In a separate incident, a pick-up truck crashed into a tree, killing the former deputy director of a subdistrict administrative organisation.

In the early hours of yesterday, Pol Capt Wiwatchai Rak-kaew, the deputy lead investigator of Nongsarai Police Station in Pak Chong District of Nakhon Ratchasima Province received information about a pickup truck crashing into a ditch on Mittraphap Road.

The man who died in the accident was Surasak Kaewtham, 37, a former deputy director of Chiengraknoi Subdustrict Administrative Organisation in Pathum Thani province.

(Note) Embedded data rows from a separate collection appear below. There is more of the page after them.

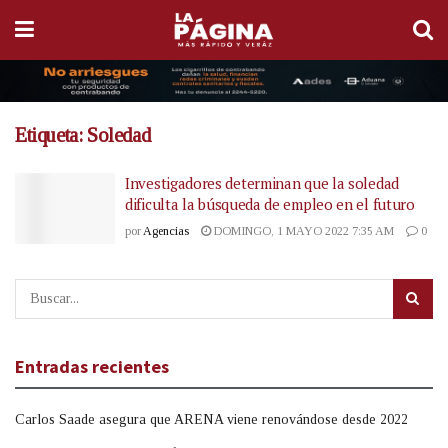
Etiqueta:
Soledad
Investigadores determinan que la soledad
dificulta la búsqueda de empleo en el futuro
por
Agencias
DOMINGO, 1 MAYO 2022 7:35 AM
0
Entradas recientes
Carlos Saade asegura que ARENA viene renovándose desde 2022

Four other passengers were found with varying degrees of injuries from the accident.

Pol Capt Wiwatchai ordered for the body to be autopsied for further investigation to determine how the incident occurred.

"We believe that that the man who was driving the vehicle had most likely dozed off at the wheel, as there appeared to be no sign of any attempts to brake where the vehicle had left the road," said Pol Capt Wiwatchai.

Thailand's road accident rate remains alarmingly high, and currently stands as the second-worst in the world, despite efforts to strictly enforce traffic laws.

The Transport Ministry has recently requested more time to decide whether or not to buy more speed cameras to help prosecute traffic law violators -- although a majority of these accidents are caused by motorbikes, not cars.

The World Health Organisation Collaborating Centre for Injury Prevention and Safety Promotion found that only 4% of people who violate traffic laws nationwide pay their fines and only 20% of violators are given tickets, which may encourage drivers to blatantly flout the laws.